Scientists have improved upon their own previous world-best efforts to pluck out just the right stem cells to address the brain problem at the core of multiple sclerosis and a large number of rare, fatal children’s diseases.
Details of how scientists isolated and directed stem cells from the human brain to become oligodendrocytes – the type of brain cell that makes myelin, a crucial fatty material that coats neurons and allows them to signal effectively – were published online and in the October issue of Nature Biotechnology by scientists at the University of Rochester Medical Center and the University at Buffalo.
Scientists injected the cells into the brains of mice that were born without the ability to make myelin. Twelve weeks later, the cells had become oligodendrocytes and had coated more than 40 percent of the brain’s neurons with myelin – a four-fold improvement over the team’s previous results published in Cell Stem Cell and Nature Medicine.

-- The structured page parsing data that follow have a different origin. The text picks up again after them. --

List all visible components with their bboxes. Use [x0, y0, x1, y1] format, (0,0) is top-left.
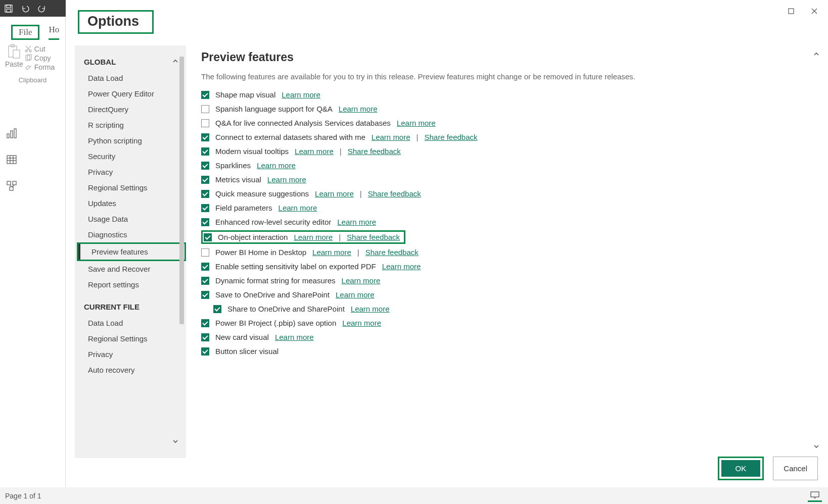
chevron-down-icon[interactable]	[172, 438, 182, 448]
learn-more-link[interactable]: Learn more	[372, 133, 410, 141]
feature-row-power-bi-project-pbip-save-option: Power BI Project (.pbip) save optionLear…	[201, 317, 816, 329]
sidebar-item-python-scripting[interactable]: Python scripting	[75, 133, 186, 148]
feature-checkbox[interactable]	[201, 190, 209, 198]
sidebar-item-data-load[interactable]: Data Load	[75, 315, 186, 331]
sidebar-item-directquery[interactable]: DirectQuery	[75, 102, 186, 117]
svg-line-12	[30, 66, 31, 67]
feature-checkbox[interactable]	[213, 305, 221, 313]
feature-checkbox[interactable]	[201, 291, 209, 299]
sidebar-item-diagnostics[interactable]: Diagnostics	[75, 227, 186, 242]
feature-checkbox[interactable]	[201, 277, 209, 285]
content-chevron-down-icon[interactable]	[813, 443, 822, 453]
share-feedback-link[interactable]: Share feedback	[365, 248, 419, 257]
feature-checkbox[interactable]	[201, 105, 209, 113]
desktop-layout-view-icon[interactable]	[808, 490, 822, 502]
sidebar-scrollbar-thumb[interactable]	[179, 57, 184, 324]
feature-row-shape-map-visual: Shape map visualLearn more	[201, 89, 816, 100]
format-label: Forma	[34, 63, 55, 71]
clipboard-group-label: Clipboard	[5, 76, 60, 84]
feature-checkbox[interactable]	[201, 162, 209, 170]
feature-checkbox[interactable]	[201, 133, 209, 141]
window-maximize-icon[interactable]	[779, 3, 803, 19]
feature-label: Share to OneDrive and SharePoint	[227, 305, 345, 313]
feature-label: Enable setting sensitivity label on expo…	[215, 262, 376, 271]
learn-more-link[interactable]: Learn more	[267, 175, 306, 184]
learn-more-link[interactable]: Learn more	[351, 305, 390, 313]
svg-rect-15	[14, 129, 16, 138]
learn-more-link[interactable]: Learn more	[257, 161, 296, 170]
learn-more-link[interactable]: Learn more	[315, 189, 354, 198]
sidebar-item-r-scripting[interactable]: R scripting	[75, 117, 186, 133]
sidebar-header-current: CURRENT FILE	[75, 299, 186, 315]
ribbon-tab-file[interactable]: File	[11, 25, 39, 40]
share-feedback-link[interactable]: Share feedback	[347, 233, 400, 241]
learn-more-link[interactable]: Learn more	[336, 290, 375, 299]
feature-checkbox[interactable]	[204, 233, 212, 241]
copy-button[interactable]: Copy	[24, 54, 55, 62]
feature-checkbox[interactable]	[201, 248, 209, 257]
sidebar-item-privacy[interactable]: Privacy	[75, 346, 186, 362]
redo-icon[interactable]	[33, 0, 50, 17]
feature-row-field-parameters: Field parametersLearn more	[201, 202, 816, 214]
feature-checkbox[interactable]	[201, 147, 209, 156]
sidebar-item-usage-data[interactable]: Usage Data	[75, 211, 186, 227]
share-feedback-link[interactable]: Share feedback	[368, 189, 421, 198]
feature-checkbox[interactable]	[201, 263, 209, 271]
model-view-icon[interactable]	[0, 173, 23, 199]
cancel-button[interactable]: Cancel	[773, 457, 818, 480]
report-view-icon[interactable]	[0, 120, 23, 146]
learn-more-link[interactable]: Learn more	[295, 147, 334, 156]
sidebar-item-preview-features[interactable]: Preview features	[78, 244, 185, 260]
sidebar-item-data-load[interactable]: Data Load	[75, 70, 186, 86]
separator: |	[360, 189, 362, 198]
page-indicator: Page 1 of 1	[5, 492, 41, 500]
learn-more-link[interactable]: Learn more	[337, 218, 376, 226]
sidebar-item-updates[interactable]: Updates	[75, 195, 186, 211]
feature-checkbox[interactable]	[201, 347, 209, 356]
sidebar-item-regional-settings[interactable]: Regional Settings	[75, 331, 186, 346]
undo-icon[interactable]	[17, 0, 33, 17]
cut-button[interactable]: Cut	[24, 45, 55, 53]
feature-checkbox[interactable]	[201, 204, 209, 212]
ok-button[interactable]: OK	[721, 460, 761, 477]
feature-label: Metrics visual	[215, 175, 261, 184]
feature-checkbox[interactable]	[201, 119, 209, 127]
share-feedback-link[interactable]: Share feedback	[348, 147, 401, 156]
window-close-icon[interactable]	[803, 3, 826, 19]
save-icon[interactable]	[0, 0, 17, 17]
content-chevron-up-icon[interactable]	[813, 51, 822, 61]
sidebar-item-privacy[interactable]: Privacy	[75, 164, 186, 180]
feature-checkbox[interactable]	[201, 218, 209, 226]
feature-label: Dynamic format string for measures	[215, 276, 336, 285]
learn-more-link[interactable]: Learn more	[279, 204, 317, 212]
svg-rect-26	[789, 9, 794, 14]
learn-more-link[interactable]: Learn more	[339, 105, 378, 113]
learn-more-link[interactable]: Learn more	[382, 262, 421, 271]
learn-more-link[interactable]: Learn more	[397, 119, 436, 127]
ribbon-clipboard-group: Paste Cut Copy Forma Clipboard	[0, 40, 65, 88]
learn-more-link[interactable]: Learn more	[282, 90, 320, 99]
svg-rect-14	[11, 131, 13, 138]
feature-checkbox[interactable]	[201, 91, 209, 99]
sidebar-item-report-settings[interactable]: Report settings	[75, 277, 186, 292]
learn-more-link[interactable]: Learn more	[294, 233, 333, 241]
learn-more-link[interactable]: Learn more	[342, 276, 381, 285]
feature-checkbox[interactable]	[201, 319, 209, 327]
sidebar-item-auto-recovery[interactable]: Auto recovery	[75, 362, 186, 378]
paste-button[interactable]: Paste	[5, 44, 23, 72]
sidebar-item-regional-settings[interactable]: Regional Settings	[75, 180, 186, 195]
format-painter-button[interactable]: Forma	[24, 63, 55, 71]
sidebar-item-power-query-editor[interactable]: Power Query Editor	[75, 86, 186, 102]
sidebar-item-security[interactable]: Security	[75, 148, 186, 164]
feature-checkbox[interactable]	[201, 333, 209, 341]
data-view-icon[interactable]	[0, 146, 23, 173]
learn-more-link[interactable]: Learn more	[342, 319, 381, 327]
ribbon-tab-home[interactable]: Ho	[49, 25, 59, 40]
svg-line-25	[12, 185, 14, 187]
separator: |	[417, 133, 419, 141]
learn-more-link[interactable]: Learn more	[275, 333, 314, 341]
feature-checkbox[interactable]	[201, 176, 209, 184]
sidebar-item-save-and-recover[interactable]: Save and Recover	[75, 261, 186, 277]
share-feedback-link[interactable]: Share feedback	[424, 133, 477, 141]
learn-more-link[interactable]: Learn more	[312, 248, 351, 257]
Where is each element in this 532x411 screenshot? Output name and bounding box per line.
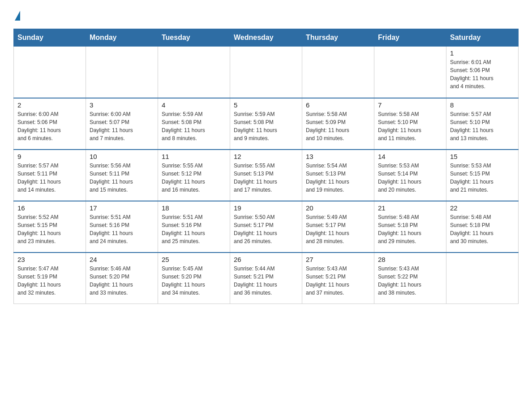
- day-number: 28: [378, 256, 442, 263]
- day-header-thursday: Thursday: [302, 29, 374, 47]
- day-number: 21: [378, 204, 442, 212]
- calendar-cell: [158, 47, 230, 98]
- calendar-cell: 21Sunrise: 5:48 AM Sunset: 5:18 PM Dayli…: [374, 201, 446, 253]
- page-header: [13, 9, 519, 20]
- day-number: 27: [306, 256, 370, 263]
- day-number: 13: [306, 153, 370, 160]
- calendar-cell: 19Sunrise: 5:50 AM Sunset: 5:17 PM Dayli…: [230, 201, 302, 253]
- calendar-cell: 15Sunrise: 5:53 AM Sunset: 5:15 PM Dayli…: [446, 150, 519, 201]
- day-header-wednesday: Wednesday: [230, 29, 302, 47]
- day-number: 3: [90, 101, 154, 109]
- logo: [13, 9, 20, 20]
- day-header-saturday: Saturday: [446, 29, 519, 47]
- day-info: Sunrise: 5:50 AM Sunset: 5:17 PM Dayligh…: [234, 213, 298, 245]
- day-info: Sunrise: 6:00 AM Sunset: 5:07 PM Dayligh…: [90, 110, 154, 142]
- day-number: 23: [17, 256, 82, 263]
- calendar-cell: 3Sunrise: 6:00 AM Sunset: 5:07 PM Daylig…: [86, 98, 158, 150]
- day-number: 17: [90, 204, 154, 212]
- day-number: 4: [162, 101, 226, 109]
- day-info: Sunrise: 5:49 AM Sunset: 5:17 PM Dayligh…: [306, 213, 370, 245]
- day-number: 20: [306, 204, 370, 212]
- calendar-cell: 23Sunrise: 5:47 AM Sunset: 5:19 PM Dayli…: [14, 253, 86, 304]
- calendar-cell: 7Sunrise: 5:58 AM Sunset: 5:10 PM Daylig…: [374, 98, 446, 150]
- calendar-cell: 28Sunrise: 5:43 AM Sunset: 5:22 PM Dayli…: [374, 253, 446, 304]
- calendar-cell: [86, 47, 158, 98]
- day-info: Sunrise: 5:58 AM Sunset: 5:10 PM Dayligh…: [378, 110, 442, 142]
- calendar-cell: 18Sunrise: 5:51 AM Sunset: 5:16 PM Dayli…: [158, 201, 230, 253]
- day-info: Sunrise: 5:48 AM Sunset: 5:18 PM Dayligh…: [450, 213, 515, 245]
- day-info: Sunrise: 5:45 AM Sunset: 5:20 PM Dayligh…: [162, 265, 226, 297]
- calendar-cell: 4Sunrise: 5:59 AM Sunset: 5:08 PM Daylig…: [158, 98, 230, 150]
- calendar-cell: 17Sunrise: 5:51 AM Sunset: 5:16 PM Dayli…: [86, 201, 158, 253]
- calendar-header-row: SundayMondayTuesdayWednesdayThursdayFrid…: [14, 29, 519, 47]
- day-info: Sunrise: 6:00 AM Sunset: 5:06 PM Dayligh…: [17, 110, 82, 142]
- day-info: Sunrise: 5:48 AM Sunset: 5:18 PM Dayligh…: [378, 213, 442, 245]
- calendar-cell: 8Sunrise: 5:57 AM Sunset: 5:10 PM Daylig…: [446, 98, 519, 150]
- day-number: 19: [234, 204, 298, 212]
- day-info: Sunrise: 5:58 AM Sunset: 5:09 PM Dayligh…: [306, 110, 370, 142]
- day-header-monday: Monday: [86, 29, 158, 47]
- day-number: 5: [234, 101, 298, 109]
- day-number: 24: [90, 256, 154, 263]
- day-number: 22: [450, 204, 515, 212]
- day-info: Sunrise: 5:52 AM Sunset: 5:15 PM Dayligh…: [17, 213, 82, 245]
- calendar-cell: 26Sunrise: 5:44 AM Sunset: 5:21 PM Dayli…: [230, 253, 302, 304]
- day-number: 25: [162, 256, 226, 263]
- calendar-cell: 5Sunrise: 5:59 AM Sunset: 5:08 PM Daylig…: [230, 98, 302, 150]
- day-info: Sunrise: 5:55 AM Sunset: 5:12 PM Dayligh…: [162, 162, 226, 194]
- calendar-cell: 25Sunrise: 5:45 AM Sunset: 5:20 PM Dayli…: [158, 253, 230, 304]
- day-number: 14: [378, 153, 442, 160]
- day-info: Sunrise: 5:51 AM Sunset: 5:16 PM Dayligh…: [90, 213, 154, 245]
- calendar-cell: 6Sunrise: 5:58 AM Sunset: 5:09 PM Daylig…: [302, 98, 374, 150]
- week-row-5: 23Sunrise: 5:47 AM Sunset: 5:19 PM Dayli…: [14, 253, 519, 304]
- calendar-cell: 12Sunrise: 5:55 AM Sunset: 5:13 PM Dayli…: [230, 150, 302, 201]
- calendar-cell: 14Sunrise: 5:53 AM Sunset: 5:14 PM Dayli…: [374, 150, 446, 201]
- calendar-cell: 10Sunrise: 5:56 AM Sunset: 5:11 PM Dayli…: [86, 150, 158, 201]
- day-info: Sunrise: 5:59 AM Sunset: 5:08 PM Dayligh…: [234, 110, 298, 142]
- day-number: 12: [234, 153, 298, 160]
- week-row-1: 1Sunrise: 6:01 AM Sunset: 5:06 PM Daylig…: [14, 47, 519, 98]
- day-info: Sunrise: 5:53 AM Sunset: 5:15 PM Dayligh…: [450, 162, 515, 194]
- day-info: Sunrise: 5:55 AM Sunset: 5:13 PM Dayligh…: [234, 162, 298, 194]
- day-number: 26: [234, 256, 298, 263]
- day-number: 1: [450, 49, 515, 57]
- day-info: Sunrise: 5:51 AM Sunset: 5:16 PM Dayligh…: [162, 213, 226, 245]
- day-info: Sunrise: 5:56 AM Sunset: 5:11 PM Dayligh…: [90, 162, 154, 194]
- calendar-cell: 1Sunrise: 6:01 AM Sunset: 5:06 PM Daylig…: [446, 47, 519, 98]
- day-info: Sunrise: 5:53 AM Sunset: 5:14 PM Dayligh…: [378, 162, 442, 194]
- calendar-cell: [230, 47, 302, 98]
- calendar-cell: 27Sunrise: 5:43 AM Sunset: 5:21 PM Dayli…: [302, 253, 374, 304]
- day-info: Sunrise: 5:47 AM Sunset: 5:19 PM Dayligh…: [17, 265, 82, 297]
- day-number: 8: [450, 101, 515, 109]
- calendar-cell: 9Sunrise: 5:57 AM Sunset: 5:11 PM Daylig…: [14, 150, 86, 201]
- week-row-2: 2Sunrise: 6:00 AM Sunset: 5:06 PM Daylig…: [14, 98, 519, 150]
- day-info: Sunrise: 5:43 AM Sunset: 5:21 PM Dayligh…: [306, 265, 370, 297]
- logo-triangle-icon: [15, 11, 20, 21]
- day-info: Sunrise: 5:57 AM Sunset: 5:11 PM Dayligh…: [17, 162, 82, 194]
- calendar-cell: 2Sunrise: 6:00 AM Sunset: 5:06 PM Daylig…: [14, 98, 86, 150]
- calendar-table: SundayMondayTuesdayWednesdayThursdayFrid…: [13, 29, 519, 304]
- day-number: 16: [17, 204, 82, 212]
- day-number: 15: [450, 153, 515, 160]
- day-header-friday: Friday: [374, 29, 446, 47]
- day-info: Sunrise: 5:43 AM Sunset: 5:22 PM Dayligh…: [378, 265, 442, 297]
- calendar-cell: [302, 47, 374, 98]
- week-row-4: 16Sunrise: 5:52 AM Sunset: 5:15 PM Dayli…: [14, 201, 519, 253]
- day-info: Sunrise: 6:01 AM Sunset: 5:06 PM Dayligh…: [450, 58, 515, 90]
- day-number: 11: [162, 153, 226, 160]
- day-info: Sunrise: 5:59 AM Sunset: 5:08 PM Dayligh…: [162, 110, 226, 142]
- calendar-cell: 22Sunrise: 5:48 AM Sunset: 5:18 PM Dayli…: [446, 201, 519, 253]
- day-header-sunday: Sunday: [14, 29, 86, 47]
- calendar-cell: [14, 47, 86, 98]
- day-info: Sunrise: 5:54 AM Sunset: 5:13 PM Dayligh…: [306, 162, 370, 194]
- day-number: 6: [306, 101, 370, 109]
- day-number: 7: [378, 101, 442, 109]
- day-info: Sunrise: 5:57 AM Sunset: 5:10 PM Dayligh…: [450, 110, 515, 142]
- week-row-3: 9Sunrise: 5:57 AM Sunset: 5:11 PM Daylig…: [14, 150, 519, 201]
- calendar-cell: [374, 47, 446, 98]
- day-header-tuesday: Tuesday: [158, 29, 230, 47]
- calendar-cell: 24Sunrise: 5:46 AM Sunset: 5:20 PM Dayli…: [86, 253, 158, 304]
- day-number: 2: [17, 101, 82, 109]
- calendar-cell: [446, 253, 519, 304]
- day-info: Sunrise: 5:44 AM Sunset: 5:21 PM Dayligh…: [234, 265, 298, 297]
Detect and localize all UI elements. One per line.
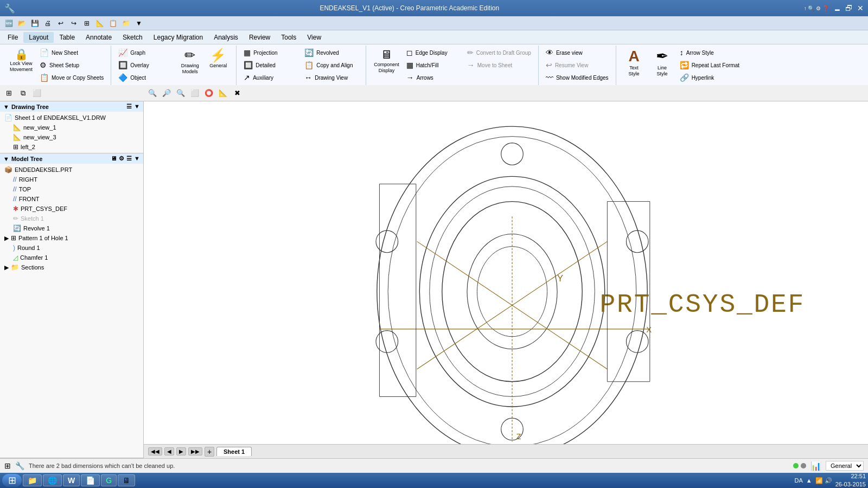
model-tree-header[interactable]: ▼ Model Tree 🖥 ⚙ ☰ ▼ bbox=[0, 153, 143, 164]
copy-align-btn[interactable]: 📋 Copy and Align bbox=[302, 59, 361, 71]
drawing-tree-view1[interactable]: 📐 new_view_1 bbox=[0, 123, 143, 132]
qa-extra2-btn[interactable]: 📋 bbox=[107, 18, 118, 29]
sheet-prev-btn[interactable]: ◀ bbox=[164, 447, 174, 455]
model-tree-revolve1[interactable]: 🔄 Revolve 1 bbox=[0, 223, 143, 233]
model-tree-chamfer1[interactable]: ◿ Chamfer 1 bbox=[0, 253, 143, 262]
qa-extra4-btn[interactable]: ▼ bbox=[133, 18, 144, 29]
add-sheet-btn[interactable]: + bbox=[205, 447, 214, 457]
model-tree-pattern[interactable]: ▶ ⊞ Pattern 1 of Hole 1 bbox=[0, 233, 143, 243]
sheet-tab-1[interactable]: Sheet 1 bbox=[216, 447, 252, 456]
sheet-next-btn[interactable]: ▶ bbox=[176, 447, 186, 455]
qa-redo-btn[interactable]: ↪ bbox=[68, 18, 79, 29]
main-canvas[interactable]: Y X Z PRT_CSYS_DEF SCALE : 1:2 TYPE : PA… bbox=[144, 101, 868, 458]
drawing-tree-dropdown-icon[interactable]: ▼ bbox=[134, 103, 140, 110]
erase-view-btn[interactable]: 👁 Erase view bbox=[543, 47, 611, 59]
model-tree-round1[interactable]: ) Round 1 bbox=[0, 243, 143, 253]
taskbar-explorer[interactable]: 📁 bbox=[23, 474, 42, 486]
zoom-region-btn[interactable]: 📐 bbox=[216, 87, 229, 100]
sheet-setup-btn[interactable]: ⚙ Sheet Setup bbox=[37, 59, 106, 71]
status-dropdown[interactable]: General bbox=[826, 461, 864, 471]
model-tree-right[interactable]: // RIGHT bbox=[0, 175, 143, 184]
qa-extra1-btn[interactable]: 📐 bbox=[94, 18, 105, 29]
revolved-btn[interactable]: 🔄 Revolved bbox=[302, 47, 361, 59]
taskbar-app5[interactable]: G bbox=[101, 474, 117, 486]
lock-view-btn[interactable]: 🔒 Lock ViewMovement bbox=[7, 47, 36, 85]
close-btn[interactable]: ✕ bbox=[857, 4, 864, 12]
model-tree-sketch1[interactable]: ✏ Sketch 1 bbox=[0, 214, 143, 223]
drawing-view-btn[interactable]: ↔ Drawing View bbox=[302, 72, 361, 84]
object-btn[interactable]: 🔷 Object bbox=[116, 72, 175, 84]
menu-analysis[interactable]: Analysis bbox=[208, 32, 244, 43]
model-tree-view-icon[interactable]: 🖥 bbox=[111, 155, 117, 162]
repeat-format-btn[interactable]: 🔁 Repeat Last Format bbox=[677, 59, 742, 71]
menu-annotate[interactable]: Annotate bbox=[80, 32, 117, 43]
model-tree-dropdown-icon[interactable]: ▼ bbox=[134, 155, 140, 162]
taskbar-word[interactable]: W bbox=[63, 474, 80, 486]
hatch-fill-btn[interactable]: ▦ Hatch/Fill bbox=[404, 59, 463, 71]
sheet-last-btn[interactable]: ▶▶ bbox=[188, 447, 202, 455]
qa-open-btn[interactable]: 📂 bbox=[16, 18, 27, 29]
sheet-first-btn[interactable]: ◀◀ bbox=[148, 447, 162, 455]
edge-display-btn[interactable]: ◻ Edge Display bbox=[404, 47, 463, 59]
hyperlink-btn[interactable]: 🔗 Hyperlink bbox=[677, 72, 742, 84]
detailed-btn[interactable]: 🔲 Detailed bbox=[241, 59, 301, 71]
arrows-btn[interactable]: → Arrows bbox=[404, 72, 463, 84]
qa-undo-btn[interactable]: ↩ bbox=[55, 18, 66, 29]
auxiliary-btn[interactable]: ↗ Auxiliary bbox=[241, 72, 301, 84]
zoom-in-btn[interactable]: 🔍 bbox=[146, 87, 159, 100]
move-sheet-btn[interactable]: → Move to Sheet bbox=[464, 59, 534, 71]
overlay-btn[interactable]: 🔲 Overlay bbox=[116, 59, 175, 71]
menu-table[interactable]: Table bbox=[54, 32, 80, 43]
move-copy-sheets-btn[interactable]: 📋 Move or Copy Sheets bbox=[37, 72, 106, 84]
qa-extra3-btn[interactable]: 📁 bbox=[120, 18, 131, 29]
tree-view-btn3[interactable]: ⬜ bbox=[30, 87, 43, 100]
menu-file[interactable]: File bbox=[2, 32, 23, 43]
model-tree-prt-csys[interactable]: ✱ PRT_CSYS_DEF bbox=[0, 204, 143, 214]
drawing-tree-options-icon[interactable]: ☰ bbox=[126, 103, 132, 110]
graph-btn[interactable]: 📈 Graph bbox=[116, 47, 175, 59]
model-tree-front[interactable]: // FRONT bbox=[0, 194, 143, 204]
model-tree-root[interactable]: 📦 ENDEDAEKSEL.PRT bbox=[0, 165, 143, 175]
show-modified-edges-btn[interactable]: 〰 Show Modified Edges bbox=[543, 72, 611, 84]
maximize-btn[interactable]: 🗗 bbox=[845, 4, 853, 12]
taskbar-creo[interactable]: 🖥 bbox=[118, 474, 135, 486]
qa-grid-btn[interactable]: ⊞ bbox=[81, 18, 92, 29]
menu-layout[interactable]: Layout bbox=[23, 32, 54, 43]
model-tree-top[interactable]: // TOP bbox=[0, 184, 143, 194]
qa-print-btn[interactable]: 🖨 bbox=[42, 18, 53, 29]
zoom-circle-btn[interactable]: ⭕ bbox=[202, 87, 215, 100]
menu-tools[interactable]: Tools bbox=[276, 32, 302, 43]
line-style-btn[interactable]: ✒ LineStyle bbox=[649, 47, 676, 85]
taskbar-firefox[interactable]: 🌐 bbox=[43, 474, 62, 486]
drawing-tree-view3[interactable]: 📐 new_view_3 bbox=[0, 132, 143, 142]
drawing-models-btn[interactable]: ✏ DrawingModels bbox=[176, 47, 203, 85]
zoom-out-btn[interactable]: 🔍 bbox=[174, 87, 187, 100]
arrow-style-btn[interactable]: ↕ Arrow Style bbox=[677, 47, 742, 59]
drawing-tree-root[interactable]: 📄 Sheet 1 of ENDEAKSEL_V1.DRW bbox=[0, 113, 143, 123]
new-sheet-btn[interactable]: 📄 New Sheet bbox=[37, 47, 106, 59]
resume-view-btn[interactable]: ↩ Resume View bbox=[543, 59, 611, 71]
component-display-btn[interactable]: 🖥 ComponentDisplay bbox=[371, 47, 403, 85]
menu-sketch[interactable]: Sketch bbox=[117, 32, 148, 43]
general-btn[interactable]: ⚡ General bbox=[205, 47, 232, 85]
model-tree-options-icon[interactable]: ☰ bbox=[126, 155, 132, 162]
drawing-tree-left2[interactable]: ⊞ left_2 bbox=[0, 142, 143, 152]
projection-btn[interactable]: ▦ Projection bbox=[241, 47, 301, 59]
qa-save-btn[interactable]: 💾 bbox=[29, 18, 40, 29]
tree-view-btn1[interactable]: ⊞ bbox=[2, 87, 15, 100]
menu-legacy[interactable]: Legacy Migration bbox=[148, 32, 208, 43]
minimize-btn[interactable]: 🗕 bbox=[833, 4, 841, 12]
zoom-fit-btn[interactable]: ⬜ bbox=[188, 87, 201, 100]
zoom-in2-btn[interactable]: 🔎 bbox=[160, 87, 173, 100]
menu-review[interactable]: Review bbox=[244, 32, 276, 43]
tree-view-btn2[interactable]: ⧉ bbox=[16, 87, 29, 100]
drawing-tree-header[interactable]: ▼ Drawing Tree ☰ ▼ bbox=[0, 101, 143, 112]
model-tree-sections[interactable]: ▶ 📁 Sections bbox=[0, 262, 143, 272]
menu-view[interactable]: View bbox=[302, 32, 327, 43]
model-tree-filter-icon[interactable]: ⚙ bbox=[119, 155, 124, 162]
zoom-extra-btn[interactable]: ✖ bbox=[231, 87, 244, 100]
start-button[interactable]: ⊞ bbox=[2, 474, 22, 487]
convert-draft-btn[interactable]: ✏ Convert to Draft Group bbox=[464, 47, 534, 59]
text-style-btn[interactable]: A TextStyle bbox=[621, 47, 648, 85]
taskbar-app4[interactable]: 📄 bbox=[81, 474, 100, 486]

“These cells are our best candidates right now for someday helping patients with M.S., or children with fatal hereditary myelin disorders,” said Steven Goldman, M.D., Ph.D., the leader of the team and professor and chair of the Department of Neurology at the University of Rochester Medical Center. “These cells migrate more effectively throughout the brain, and they myelinate other cells more quickly and more efficiently than any other cells assessed thus far. Now we finally have a cell type that we think is safe and effective enough to propose for clinical trials.”
The first author and co-corresponding author of the paper is Fraser Sim, Ph.D., assistant professor of Pharmacology and Toxicology at the University at Buffalo, who did much of the work while he was a researcher at Rochester.
Sim and Rochester graduate student Crystal McClain ran extensive analyses looking at gene activity in different types of stem cells, leading to the conclusion that stem cells carrying a protein known as CD140a on their surface seemed to be most likely to become the desired cells – oligodendrocytes.